Below is an example of configuration using the Mixtral GGUF model, with a Faiss vectorstore, to deploy a question answering agent that will source its answers from the documents provided in the ./documents folder:

chat.yml
llm:
  model_path: ./models/mixtral-8x7b-instruct-v0.1.Q2_K.gguf # (1)
  model_download: https://huggingface.co/TheBloke/Mixtral-8x7B-Instruct-v0.1-GGUF/resolve/main/mixtral-8x7b-instruct-v0.1.Q2_K.gguf
  temperature: 0.01    # Config how creative (but also potentially wrong) the model can be. 0 is safe, 1 is adventurous
  max_new_tokens: 1024 # Max number of words the LLM can generate

prompt:
  variables: ["question", "context"]
  template: |
    Use the following pieces of information to answer the user's question.
    If you don't know the answer, just say that you don't know, don't try to make up an answer.

    Context: {context}
    Question: {question}

    Only return the helpful answer below and nothing else.
    Helpful answer:

vector:
  vector_path: ./vectorstore/db_faiss # Path to the vectorstore to do QA retrieval
  vector_download: null
  embeddings_path: ./embeddings/all-MiniLM-L6-v2 # (2)
  embeddings_download: https://public.ukp.informatik.tu-darmstadt.de/reimers/sentence-transformers/v0.2/all-MiniLM-L6-v2.zip
  documents_path: ./documents # Path to documents to vectorize (3)
  chunk_size: 500             # Maximum size of chunks, in terms of number of characters
  chunk_overlap: 50           # Overlap in characters between chunks
  chain_type: stuff           # (4)
  search_type: similarity     # (5)
  return_sources_count: 2     # Number of sources to return when generating an answer
  score_threshold: null       # If using the similarity_score_threshold search_type.
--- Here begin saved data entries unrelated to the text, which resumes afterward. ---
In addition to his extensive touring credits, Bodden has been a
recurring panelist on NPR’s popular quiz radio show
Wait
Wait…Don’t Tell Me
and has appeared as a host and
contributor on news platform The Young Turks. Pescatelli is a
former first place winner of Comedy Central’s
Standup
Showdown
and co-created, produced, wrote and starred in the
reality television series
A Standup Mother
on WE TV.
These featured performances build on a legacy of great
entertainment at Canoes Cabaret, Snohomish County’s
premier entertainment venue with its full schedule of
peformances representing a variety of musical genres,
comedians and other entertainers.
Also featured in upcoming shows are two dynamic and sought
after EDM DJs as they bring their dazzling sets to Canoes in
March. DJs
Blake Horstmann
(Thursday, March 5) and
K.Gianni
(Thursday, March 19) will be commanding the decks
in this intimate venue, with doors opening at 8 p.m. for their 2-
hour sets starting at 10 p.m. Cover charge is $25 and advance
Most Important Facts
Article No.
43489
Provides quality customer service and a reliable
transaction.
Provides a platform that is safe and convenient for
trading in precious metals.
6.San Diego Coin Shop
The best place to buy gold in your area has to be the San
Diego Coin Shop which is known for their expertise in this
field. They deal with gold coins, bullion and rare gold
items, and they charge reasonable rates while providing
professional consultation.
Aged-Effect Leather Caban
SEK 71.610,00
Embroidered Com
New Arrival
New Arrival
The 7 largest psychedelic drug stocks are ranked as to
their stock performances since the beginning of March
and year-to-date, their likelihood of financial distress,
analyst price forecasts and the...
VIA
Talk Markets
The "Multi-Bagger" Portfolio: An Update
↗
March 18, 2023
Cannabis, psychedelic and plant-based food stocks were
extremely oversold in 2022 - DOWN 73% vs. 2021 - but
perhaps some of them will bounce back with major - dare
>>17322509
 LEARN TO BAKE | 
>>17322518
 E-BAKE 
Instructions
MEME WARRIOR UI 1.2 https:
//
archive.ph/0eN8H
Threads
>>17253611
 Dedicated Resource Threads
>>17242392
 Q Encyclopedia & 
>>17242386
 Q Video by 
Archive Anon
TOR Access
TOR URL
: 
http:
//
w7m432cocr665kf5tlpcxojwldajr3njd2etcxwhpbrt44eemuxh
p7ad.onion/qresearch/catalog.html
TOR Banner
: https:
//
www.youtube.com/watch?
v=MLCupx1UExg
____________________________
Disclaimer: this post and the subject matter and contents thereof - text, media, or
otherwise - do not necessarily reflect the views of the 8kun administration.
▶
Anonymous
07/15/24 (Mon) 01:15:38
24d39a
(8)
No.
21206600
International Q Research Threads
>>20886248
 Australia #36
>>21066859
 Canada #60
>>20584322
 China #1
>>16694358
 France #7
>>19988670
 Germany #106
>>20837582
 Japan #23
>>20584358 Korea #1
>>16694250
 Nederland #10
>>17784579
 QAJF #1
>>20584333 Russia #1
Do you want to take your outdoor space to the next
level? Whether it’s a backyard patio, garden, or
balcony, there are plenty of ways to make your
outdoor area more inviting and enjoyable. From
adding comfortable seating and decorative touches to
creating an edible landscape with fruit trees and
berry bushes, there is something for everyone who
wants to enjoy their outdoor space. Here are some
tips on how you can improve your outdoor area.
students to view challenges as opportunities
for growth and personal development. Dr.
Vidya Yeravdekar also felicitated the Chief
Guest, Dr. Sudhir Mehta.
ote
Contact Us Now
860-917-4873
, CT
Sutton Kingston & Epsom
Between 0 and 1

info:
  title: "Libre Chat"
  version: "0.1.0"
  description: |
    Open source and free chatbot powered by [LangChain](https://python.langchain.com) and [llama.cpp](https://github.com/ggerganov/llama.cpp)
  examples:
  - What is the capital of the Netherlands?
  - Which drugs are approved by the FDA to mitigate Alzheimer symptoms?
  - What was the GDP of France in 1998?
  favicon: https://raw.github.com/vemonet/libre-chat/main/docs/docs/assets/logo.png
  repository_url: https://github.com/vemonet/libre-chat
  public_url: https://chat.semanticscience.org
  contact:
    name: "Vincent Emonet"
    email: "vincent.emonet@gmail.com"
  license_info:
    name: "MIT license"
    url: "https://raw.github.com/vemonet/libre-chat/main/LICENSE.txt"
  workers: 4
  1. We recommend to predownload the files, but you can provide download URLs that will be used if the files are not present
  2. Embeddings used to generate the vectorstore.
    You can also directly use embeddings model from HuggingFace:
    embeddings_path: sentence-transformers/all-MiniLM-L6-v2
    
  3. When vectorizing we split the text up into small, semantically meaningful chunks (often sentences)
  4. Also available: map_reduce, reduce, map_rerank.
    More details at https://docs.langchain.com/docs/components/chains/index_related_chains
  5. Also available: similarity_score_threshold, mmr.
    More details: https://python.langchain.com/docs/modules/data_connection/retrievers/vectorstore

If no files are found at the path provided, e.g. model_path, and a download URL has been defined, e.g. model_download, Libre Chat will automatically download the file from the provided URL, and unzip it if it is a .zip file.